Офицер ответил ледяным молчанием, глядя сквозь меня на заснеженные улицы Иркутска.

Мы ехали в полной тишине, нарушаемой лишь скрипом полозьев и фырканьем лошадей. Я лихорадочно перебирал в уме все свои грехи — прошлые и настоящие. Куда меня везут? В тюремный замок? В жандармское управление на допрос? Или, может, это инсценировка, и за ближайшим поворотом меня ждет глухой переулок и нож под ребро от людей Сибирякова? Эта неизвестность была хуже любой определенности.

Наконец, сани замедлили ход и остановились. Я выглянул наружу мы стояли не у тюрьмы и не у полицейского управления. Мы стояли у самого величественного здания в городе — Дворца генерал-губернатора.

Меня провели через анфиладу гулких приемных и коридоров, где со стен на меня строго взирали портреты суровых сибирских наместников. Скрип сапог конвоя эхом отдавался в тишине. Наконец, одна из массивных дубовых дверей отворилась.

— Ожидайте здесь, — бросил офицер.

Меня втолкнули внутрь, и дверь за моей спиной с глухим стуком захлопнулась. Щелкнул замок.

Я остался один. В огромном, пустом кабинете с высоченными потолками и окнами от пола до потолка, за которыми вихрилась снежная пыль. В золоченой клетке, в самом сердце сибирской власти, ожидая приговора, суть которого была мне неизвестна. Время тянулось мучительно долго. Тиканье огромных напольных часов в углу отсчитывало секунды, и каждый удар отдавался в гулкой тишине, как молот судьбы.

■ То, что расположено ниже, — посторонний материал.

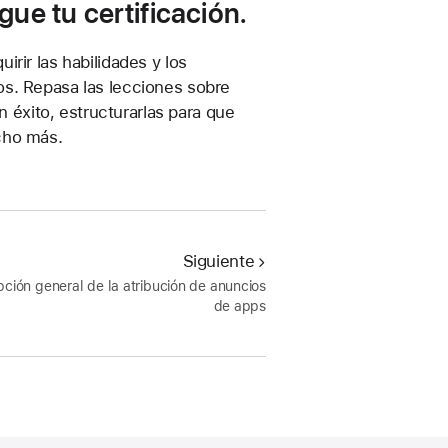
ue tu certificación.
rir las habilidades y los
os. Repasa las lecciones sobre
éxito, estructurarlas para que
cho más.
Siguiente
pción general de la atribución de anuncios
de apps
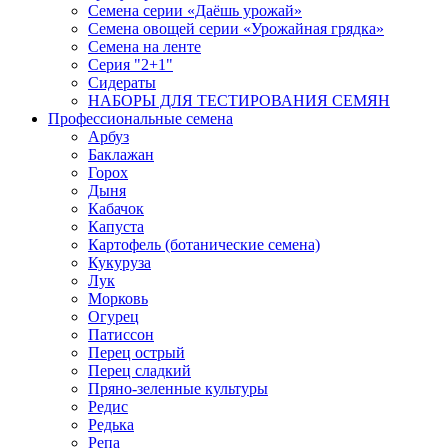
Семена серии «Даёшь урожай»
Семена овощей серии «Урожайная грядка»
Семена на ленте
Серия "2+1"
Сидераты
НАБОРЫ ДЛЯ ТЕСТИРОВАНИЯ СЕМЯН
Профессиональные семена
Арбуз
Баклажан
Горох
Дыня
Кабачок
Капуста
Картофель (ботанические семена)
Кукуруза
Лук
Морковь
Огурец
Патиссон
Перец острый
Перец сладкий
Пряно-зеленные культуры
Редис
Редька
Репа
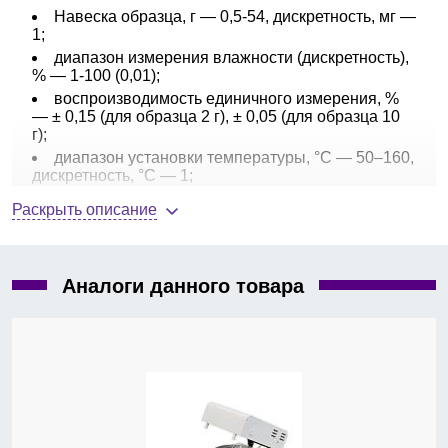
Навеска образца, г — 0,5-54, дискретность, мг —
1;
диапазон измерения влажности (дискретность),
% — 1-100 (0,01);
воспроизводимость единичного измерения, %
— ± 0,15 (для образца 2 г), ± 0,05 (для образца 10
г);
диапазон установки температуры, °С — 50–160,
дискретность, °C — 1;
галогенный нагреватель;
Раскрыть описание
режимы нагрева — стандартный, ускоренный;
время сушки, мин — 0-120;
передача данных RS232;
Аналоги данного товара
память на 1 метод;
память на 1 результат;
ЖК-дисплей с подсветкой;
габариты, Д × В × Ш, мм — 334 × 161 × 183;
вес нетто, кг — 4,1.
Анализатор влагосодержания
HE53
обеспечивает
отличное соотношение цены и качества благодаря
технологии галогенной сушки и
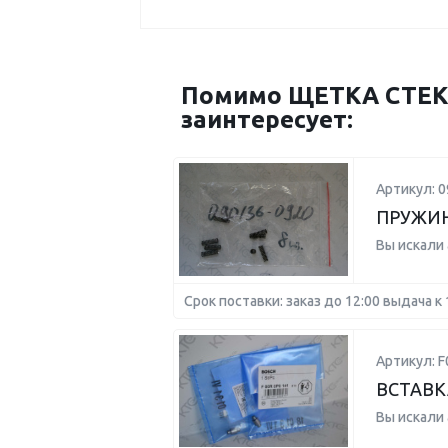
Помимо ЩЕТКА СТЕКЛ
заинтересует:
Артикул: 0
ПРУЖИ
Вы искали
Срок поставки: заказ до 12:00 выдача к 
Артикул: F
ВСТАВК
Вы искали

Наконец, за дверью послышались шаги. Замок щелкнул, и в кабинет вошел невысокий, но крепкий пожилой мужчина в генеральском мундире без лишнего шитья. Сухое, обветренное лицо, усталые, но пронзительные глаза под седыми, густыми бровями. Я узнал его по портретам. Михаил Семенович Корсаков. Генерал-губернатор Восточной Сибири, соратник великого Муравьева-Амурского, один из тех первопроходцев, что присоединили к Империи огромные земли, а теперь превратились в их главных администраторов. Человек, чьим именем уже назвали порт на Тихом океане.

Он прошел к своему огромному письменному столу, не удостоив меня даже беглым взглядом. Мои глаза невольно проследили за ним, отмечая детали. На стенах — гигантские карты Сибири и Приамурья, испещренные пометками, портрет Государя, скрещенные наградные сабли. Но на столе, рядом с аккуратными стопками официальных бумаг, лежали инженерные журналы и несколько образцов руды. Хозяин этого кабинета был не просто сатрапом. Он был строителем.

Он сел за стол, но сесть мне не предложил. Несколько долгих, невыносимых секунд он молча, изучающе смотрел на меня. Это был взгляд человека, привыкшего видеть людей насквозь — и каторжников, и купцов, и чиновников.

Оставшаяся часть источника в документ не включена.